This change allows the caller to use the alternative fireQuietly() method to retrieve the proxy. This proxy catches and hides all InvocationTargetExceptions from the java.lang.reflect.Method.invoke(...) method, which effectively silences exceptions from listener invocations, guaranteeing that all listeners receive the event.
See test below for basic operation:
@Test
public void testQuietInvocationHandling() throws Throwable {
final EventListenerSupport<ExceptionThrowingListener> listenerSupport = EventListenerSupport.create(ExceptionThrowingListener.class);
listenerSupport.addListener(new ExceptionThrowingListener() {
public void declaredError() throws Error {
throw new Error();
}
public void declaredRuntime() throws RuntimeException {
throw new RuntimeException();
}
public void declaredThrowable() throws Throwable {
throw new Throwable();
}
public void declaredIo() throws IOException {
throw new IOException();
}
public void declaredException() throws Exception {
throw new Exception();
}
public void undeclaredRuntime() {
throw new RuntimeException();
}
public void undeclaredNotImplemented() {
throw new NotImplementedException();
}
});
listenerSupport.fireQuietly().declaredError();
listenerSupport.fireQuietly().declaredRuntime();
listenerSupport.fireQuietly().declaredThrowable();
listenerSupport.fireQuietly().declaredIo();
listenerSupport.fireQuietly().declaredException();
listenerSupport.fireQuietly().undeclaredRuntime();
listenerSupport.fireQuietly().undeclaredNotImplemented();
assertThrows(UndeclaredThrowableException.class, () -> listenerSupport.fire().declaredError());
assertThrows(UndeclaredThrowableException.class, () -> listenerSupport.fire().declaredRuntime());
assertThrows(InvocationTargetException.class, () -> listenerSupport.fire().declaredThrowable());
assertThrows(UndeclaredThrowableException.class, () -> listenerSupport.fire().declaredIo());
assertThrows(InvocationTargetException.class, () -> listenerSupport.fire().declaredException());
assertThrows(UndeclaredThrowableException.class, () -> listenerSupport.fire().undeclaredRuntime());
assertThrows(UndeclaredThrowableException.class, () -> listenerSupport.fire().undeclaredNotImplemented());
}
Other considerations...
Technically it would be possible to implement the exception handling logic in different ways:
- The above proposal, which hides all exceptions from the caller.

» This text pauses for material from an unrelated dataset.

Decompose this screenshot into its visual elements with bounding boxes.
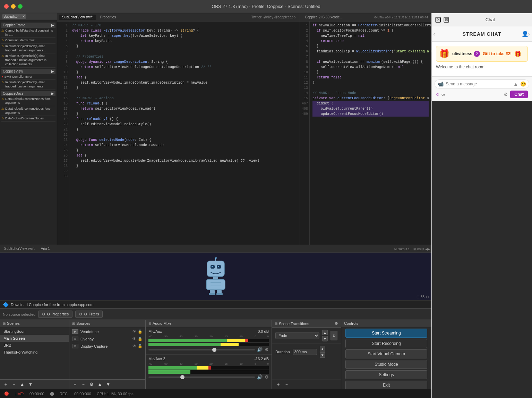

- Collect all exceptions from the listeners and return those somehow to the caller.
- Throw the first encountered exception, after all listeners have received the event
All of those have downsides, but IMO the current code offers very little in the way of exception handling to begin with - the caller doesnt know which listener produced the exception, and must also be prepared to handle the unusual exception wrapping logic. So the tradeoff is pretty break even. Additionally, 2-3 aren't really "quiet" so if those are offered then might need a new term e.g. fireCompletely or fireAll.
[^1]: I'm not exactly sure why the Proxy wraps an UndeclaredThrowableException around the InvocationTargetException for some exceptions even when they are declared. The docs for java.lang.reflect.Proxy seem to indicate that it wraps only checked exceptions with UndeclaredThrowableException, however in the above code you can see that some checked exceptions are wrapped, even if they are declared, some are not, and unchecked exceptions appear to always be wrapped. This oddness is not specific to this change, and exists in the current implementation, so it's not something that should affect this change.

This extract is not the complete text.